Sheffield has made cutlery for at least seven hundred years. The trade grew up in the old district of Hallamshire, where four fast rivers - the Don, Sheaf, Porter and Rivelin - dropping off the Pennines gave the water power to drive grinding wheels, and the surrounding hills gave the ironstone, the millstone grit for the wheels, and the coal and charcoal for the forges. By the time Chaucer wrote, around 1387, a Sheffield knife was a thing worth naming: his miller in The Reeve’s Tale carries “a Sheffeld thwitel” in his hose. In 1624 an Act of Parliament gave the trade its governing body, the Company of Cutlers in Hallamshire, which still meets, still grants the marks struck into Sheffield steel, and still holds the Cutlers’ Feast.
What set Sheffield apart was not just volume but invention. Benjamin Huntsman’s crucible process in the 1740s gave the world its first reliable cast steel; Henry Bessemer built his converter works here in the 1850s; and in 1913 Harry Brearley, looking for a rust-resistant gun-barrel steel, cast the first stainless steel and changed the cutlery of the world. For a century the city ran on it - the Little Mesters in their workshops, the great melting shops in the East End, the buffer girls who polished the finished blades.

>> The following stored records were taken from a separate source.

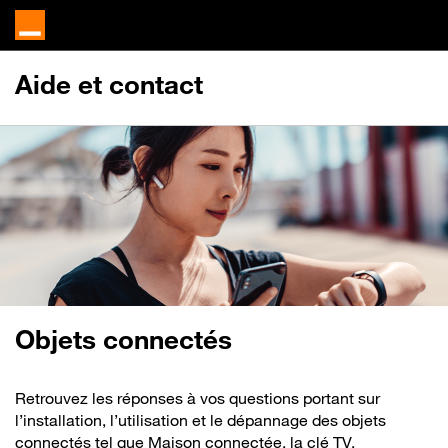
Aide et contact
Objets connectés
Retrouvez les réponses à vos questions portant sur
l’installation, l’utilisation et le dépannage des objets
connectés tel que Maison connectée, la clé TV,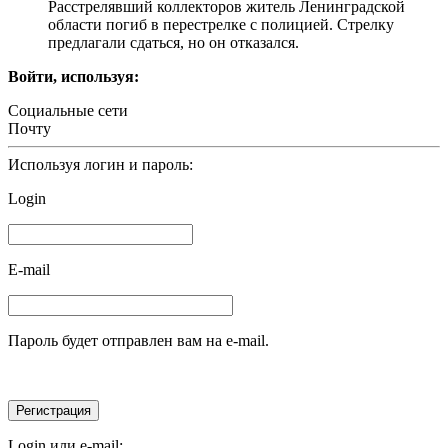
Расстрелявший коллекторов житель Ленинградской
области погиб в перестрелке с полицией. Стрелку
предлагали сдаться, но он отказался.
Войти, используя:
Социальные сети
Почту
Используя логин и пароль:
Login
E-mail
Пароль будет отправлен вам на e-mail.
Login или e-mail: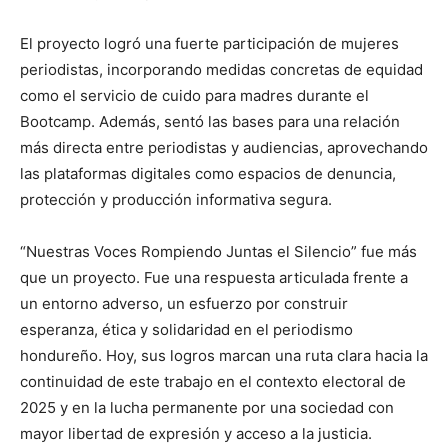
El proyecto logró una fuerte participación de mujeres
periodistas, incorporando medidas concretas de equidad
como el servicio de cuido para madres durante el
Bootcamp. Además, sentó las bases para una relación
más directa entre periodistas y audiencias, aprovechando
las plataformas digitales como espacios de denuncia,
protección y producción informativa segura.
“Nuestras Voces Rompiendo Juntas el Silencio” fue más
que un proyecto. Fue una respuesta articulada frente a
un entorno adverso, un esfuerzo por construir
esperanza, ética y solidaridad en el periodismo
hondureño. Hoy, sus logros marcan una ruta clara hacia la
continuidad de este trabajo en el contexto electoral de
2025 y en la lucha permanente por una sociedad con
mayor libertad de expresión y acceso a la justicia.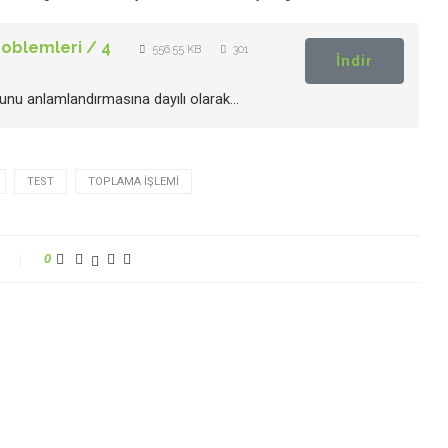
roblemleri / 4
556.55 KB
301
İndir
nu anlamlandırmasına dayılı olarak…
TEST
TOPLAMA İŞLEMI
0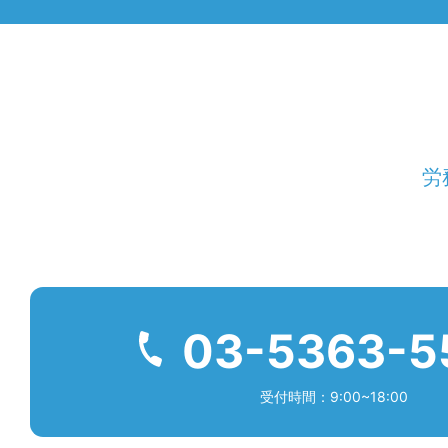
労
03-5363-5
受付時間：9:00~18:00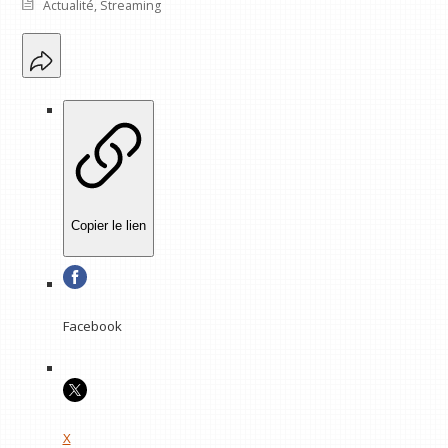
Actualité
,
Streaming
Copier le lien
Facebook
X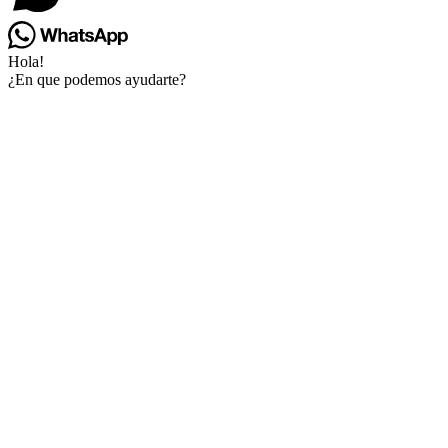
Hola!
¿En que podemos ayudarte?
Go
to
Top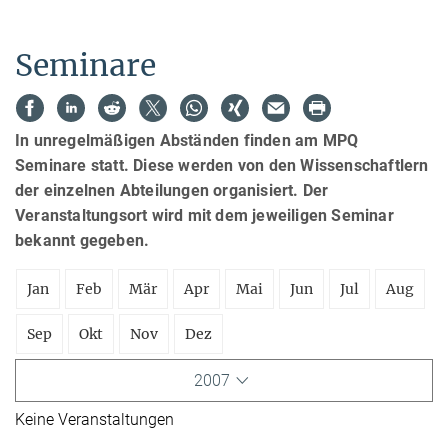
Seminare
In unregelmäßigen Abständen finden am MPQ
Seminare statt. Diese werden von den Wissenschaftlern
der einzelnen Abteilungen organisiert. Der
Veranstaltungsort wird mit dem jeweiligen Seminar
bekannt gegeben.
Jan
Feb
Mär
Apr
Mai
Jun
Jul
Aug
Sep
Okt
Nov
Dez
2007
Keine Veranstaltungen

Most of that is gone. The mass trade collapsed in the late twentieth century, and many of the hand crafts that made Sheffield famous now sit on the Heritage Crafts Red List of endangered crafts. But not all of it. In a scatter of workshops across the city - Kelham Island, Portland Works, Broad Lane, a converted Victorian toilet on a back street - people are still making knives, scissors, silver and edge tools by hand. This is the archive’s record of them: sixteen makers, five firms, one city that still cuts.